Return the data below unchanged. Drop any pictures.

_LISTED ENTRIES_:
_ _ _
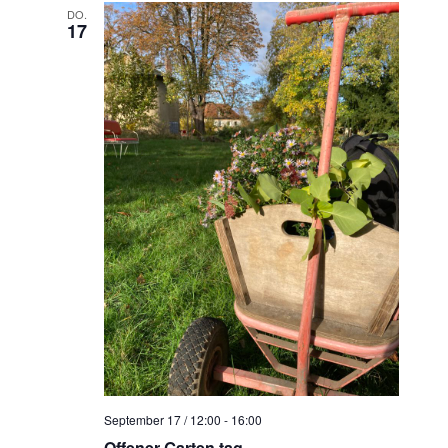
DO.
17
September 17 / 12:00
-
16:00
Offener Garten·tag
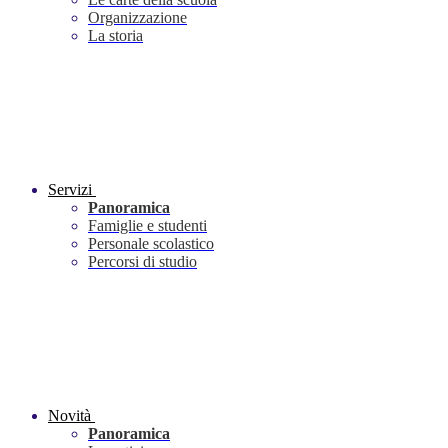
Organizzazione
La storia
Servizi
Panoramica
Famiglie e studenti
Personale scolastico
Percorsi di studio
Novità
Panoramica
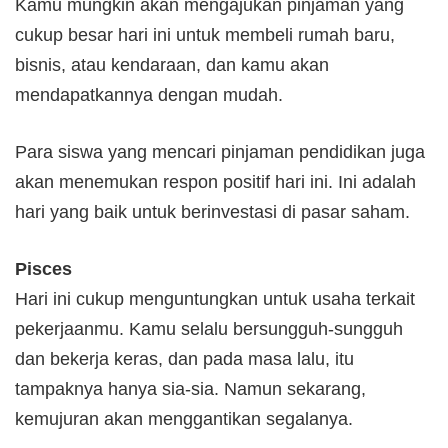
Kamu mungkin akan mengajukan pinjaman yang
cukup besar hari ini untuk membeli rumah baru,
bisnis, atau kendaraan, dan kamu akan
mendapatkannya dengan mudah.
Para siswa yang mencari pinjaman pendidikan juga
akan menemukan respon positif hari ini. Ini adalah
hari yang baik untuk berinvestasi di pasar saham.
Pisces
Hari ini cukup menguntungkan untuk usaha terkait
pekerjaanmu. Kamu selalu bersungguh-sungguh
dan bekerja keras, dan pada masa lalu, itu
tampaknya hanya sia-sia. Namun sekarang,
kemujuran akan menggantikan segalanya.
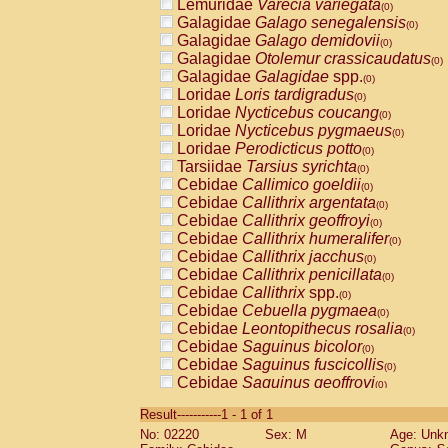
Lemuridae
Varecia variegata
(0)
Galagidae
Galago senegalensis
(0)
Galagidae
Galago demidovii
(0)
Galagidae
Otolemur crassicaudatus
(0)
Galagidae
Galagidae
spp.
(0)
Loridae
Loris tardigradus
(0)
Loridae
Nycticebus coucang
(0)
Loridae
Nycticebus pygmaeus
(0)
Loridae
Perodicticus potto
(0)
Tarsiidae
Tarsius syrichta
(0)
Cebidae
Callimico goeldii
(0)
Cebidae
Callithrix argentata
(0)
Cebidae
Callithrix geoffroyi
(0)
Cebidae
Callithrix humeralifer
(0)
Cebidae
Callithrix jacchus
(0)
Cebidae
Callithrix penicillata
(0)
Cebidae
Callithrix
spp.
(0)
Cebidae
Cebuella pygmaea
(0)
Cebidae
Leontopithecus rosalia
(0)
Cebidae
Saguinus bicolor
(0)
Cebidae
Saguinus fuscicollis
(0)
Cebidae
Saguinus geoffroyi
(0)
Cebidae
Saguinus imperator
(0)
Result-----------1 - 1 of 1
Cebidae
Saguinus labiatus
(0)
No: 02220
Sex: M
Age: Unk
Cebidae
Saguinus leucopus
(0)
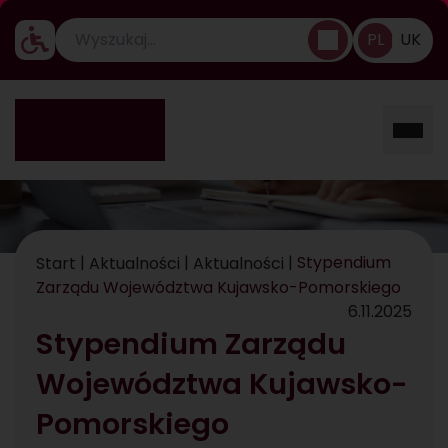
PL
UK
Ustawienia dostępności
Rozw
|
|
|
Stypendium
Start
Aktualności
Aktualności
Zarządu Województwa Kujawsko-Pomorskiego
6.11.2025
Stypendium Zarządu
Województwa Kujawsko-
Pomorskiego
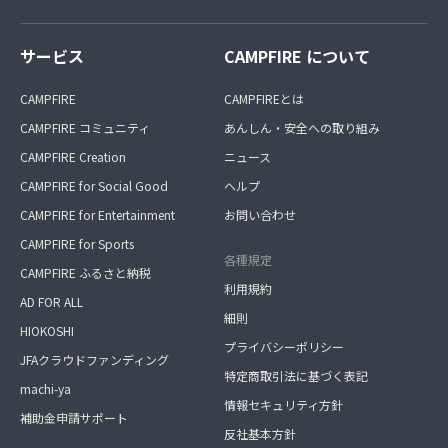
サービス
CAMPFIRE について
CAMPFIRE
CAMPFIREとは
CAMPFIRE コミュニティ
あんしん・安全への取り組み
CAMPFIRE Creation
ニュース
CAMPFIRE for Social Good
ヘルプ
CAMPFIRE for Entertainment
お問い合わせ
CAMPFIRE for Sports
各種規定
CAMPFIRE ふるさと納税
利用規約
AD FOR ALL
細則
HIOKOSHI
プライバシーポリシー
JFAクラウドファンディング
特定商取引法に基づく表記
machi-ya
情報セキュリティ方針
補助金申請サポート
反社基本方針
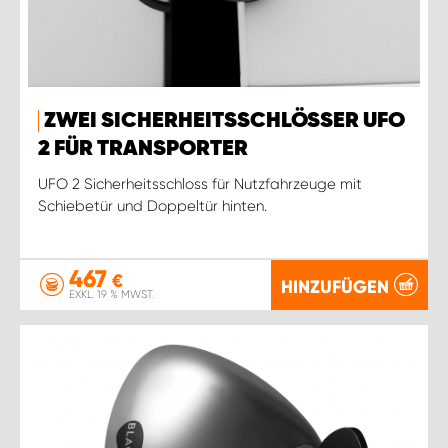
ZWEI SICHERHEITSSCHLÖSSER UFO
2 FÜR TRANSPORTER
UFO 2 Sicherheitsschloss für Nutzfahrzeuge mit
Schiebetür und Doppeltür hinten.
467
€
HINZUFÜGEN
EXKL. 19 % MWST.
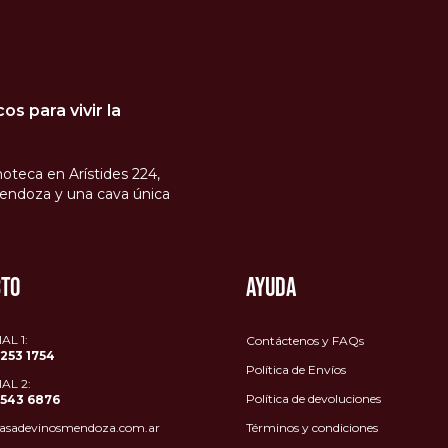
s para vivir la
oteca en Arístides 224,
endoza y una cava única
CTO
AYUDA
L 1:
Contáctenos y FAQs
1253 1754
Política de Envíos
AL 2:
Política de devoluciones
1543 6876
asadevinosmendoza.com.ar
Términos y condiciones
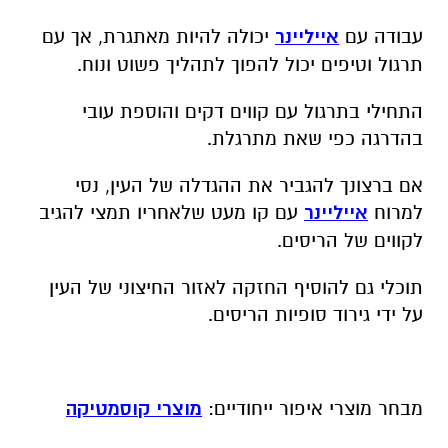
עבודה עם
אייליינר
יכולה להיות מאתגרת, אך עם
תרגול וטיפים יכול להפוך לתהליך פשוט ונוח.
התחילי בתרגול עם קווים דקים והוספת עובי
בהדרגה כפי שאת מתרגלת.
אם ברצונך להגביר את ההגדלה של העין, נסי
למרוח
אייליינר
עם קו מעט שלאחריו תמצי להגיב
לקווים של הריסים.
תוכלי גם להוסיף החזקה לאזור החיצוני של העין
על ידי גירוד סופיות הריסים.
מבחר מוצרי איפור ייחודיים:
מוצרי קוסמטיקה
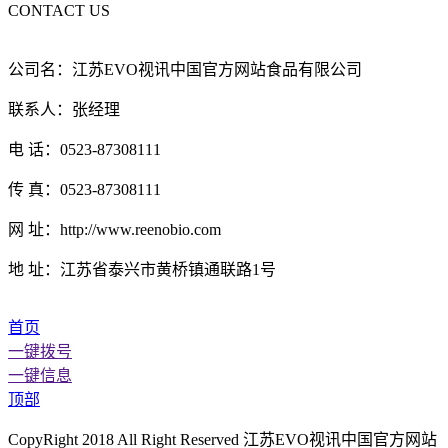
CONTACT US
公司名：江苏EVO视讯中国官方网站食品有限公司
联系人：张经理
电 话：0523-87308111
传 真：0523-87308111
网 址：http://www.reenobio.com
地 址：江苏省泰兴市黄桥镇通联路1号
首页
一键拨号
一键信息
顶部
CopyRight 2018 All Right Reserved 江苏EVO视讯中国官方网站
_ _ _
_ANSWER FOR THIS EXERCISE_:
DO.
17
September 17 / 12:00
-
16:00
Offener Garten·tag
Organizzazione
La storia
Servizi
Panoramica
Famiglie e studenti
Personale scolastico
Percorsi di studio
Novità
Panoramica
Kamu mungkin akan mengajukan pinjaman yang
cukup besar hari ini untuk membeli rumah baru,
bisnis, atau kendaraan, dan kamu akan
mendapatkannya dengan mudah.
Para siswa yang mencari pinjaman pendidikan juga
akan menemukan respon positif hari ini. Ini adalah
hari yang baik untuk berinvestasi di pasar saham.
Pisces
Hari ini cukup menguntungkan untuk usaha terkait
pekerjaanmu. Kamu selalu bersungguh-sungguh
dan bekerja keras, dan pada masa lalu, itu
tampaknya hanya sia-sia. Namun sekarang,
kemujuran akan menggantikan segalanya.
Lemuridae
Varecia variegata
(0)
Galagidae
Galago senegalensis
(0)
Galagidae
Galago demidovii
(0)
Galagidae
Otolemur crassicaudatus
(0)
Galagidae
Galagidae
spp.
(0)
Loridae
Loris tardigradus
(0)
Loridae
Nycticebus coucang
(0)
Loridae
Nycticebus pygmaeus
(0)
Loridae
Perodicticus potto
(0)
Tarsiidae
Tarsius syrichta
(0)
Cebidae
Callimico goeldii
(0)
Cebidae
Callithrix argentata
(0)
Cebidae
Callithrix geoffroyi
(0)
Cebidae
Callithrix humeralifer
(0)
Cebidae
Callithrix jacchus
(0)
Cebidae
Callithrix penicillata
(0)
Cebidae
Callithrix
spp.
(0)
Cebidae
Cebuella pygmaea
(0)
Cebidae
Leontopithecus rosalia
(0)
Cebidae
Saguinus bicolor
(0)
Cebidae
Saguinus fuscicollis
(0)
Cebidae
Saguinus geoffroyi
(0)
Cebidae
Saguinus imperator
(0)
Result-----------1 - 1 of 1
Cebidae
Saguinus labiatus
(0)
No: 02220
Sex: M
Age: Unk
Cebidae
Saguinus leucopus
(0)
PL
UK
Ustawienia dostępności
Rozw
|
|
|
Stypendium
Start
Aktualności
Aktualności
Zarządu Województwa Kujawsko-Pomorskiego
6.11.2025
Stypendium Zarządu
Województwa Kujawsko-
Pomorskiego
サービス
CAMPFIRE について
CAMPFIRE
CAMPFIREとは
CAMPFIRE コミュニティ
あんしん・安全への取り組み
CAMPFIRE Creation
ニュース
CAMPFIRE for Social Good
ヘルプ
CAMPFIRE for Entertainment
お問い合わせ
CAMPFIRE for Sports
各種規定
CAMPFIRE ふるさと納税
利用規約
AD FOR ALL
細則
HIOKOSHI
プライバシーポリシー
JFAクラウドファンディング
特定商取引法に基づく表記
machi-ya
情報セキュリティ方針
補助金申請サポート
反社基本方針
ZWEI SICHERHEITSSCHLÖSSER UFO
2 FÜR TRANSPORTER
UFO 2 Sicherheitsschloss für Nutzfahrzeuge mit
Schiebetür und Doppeltür hinten.
467
€
HINZUFÜGEN
EXKL. 19 % MWST.
s para vivir la
oteca en Arístides 224,
endoza y una cava única
CTO
AYUDA
L 1:
Contáctenos y FAQs
1253 1754
Política de Envíos
AL 2:
Política de devoluciones
1543 6876
asadevinosmendoza.com.ar
Términos y condiciones
עבודה עם
אייליינר
יכולה להיות מאתגרת, אך עם
תרגול וטיפים יכול להפוך לתהליך פשוט ונוח.
התחילי בתרגול עם קווים דקים והוספת עובי
בהדרגה כפי שאת מתרגלת.
אם ברצונך להגביר את ההגדלה של העין, נסי
למרוח
אייליינר
עם קו מעט שלאחריו תמצי להגיב
לקווים של הריסים.
תוכלי גם להוסיף החזקה לאזור החיצוני של העין
על ידי גירוד סופיות הריסים.
מבחר מוצרי איפור ייחודיים:
מוצרי קוסמטיקה
CONTACT US
公司名：江苏EVO视讯中国官方网站食品有限公司
联系人：张经理
电 话：0523-87308111
传 真：0523-87308111
网 址：http://www.reenobio.com
地 址：江苏省泰兴市黄桥镇通联路1号
首页
一键拨号
一键信息
顶部
CopyRight 2018 All Right Reserved 江苏EVO视讯中国官方网站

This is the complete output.